To do
Could you repeat all of the entries below word for word, apart from the pictures?

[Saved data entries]
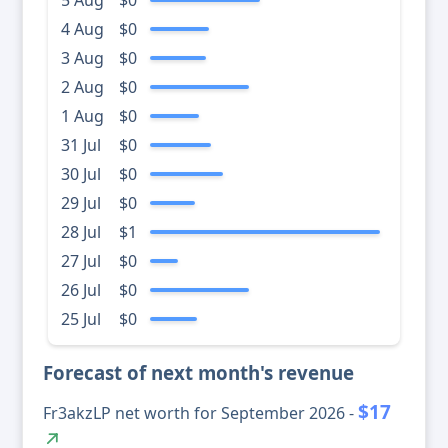
5 Aug
$0
4 Aug
$0
3 Aug
$0
2 Aug
$0
1 Aug
$0
31 Jul
$0
30 Jul
$0
29 Jul
$0
28 Jul
$1
27 Jul
$0
26 Jul
$0
25 Jul
$0
Forecast of next month's revenue
$17
Fr3akzLP net worth for September 2026 -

Exercise result
5 Aug
$0
4 Aug
$0
3 Aug
$0
2 Aug
$0
1 Aug
$0
31 Jul
$0
30 Jul
$0
29 Jul
$0
28 Jul
$1
27 Jul
$0
26 Jul
$0
25 Jul
$0
Forecast of next month's revenue
$17
Fr3akzLP net worth for September 2026 -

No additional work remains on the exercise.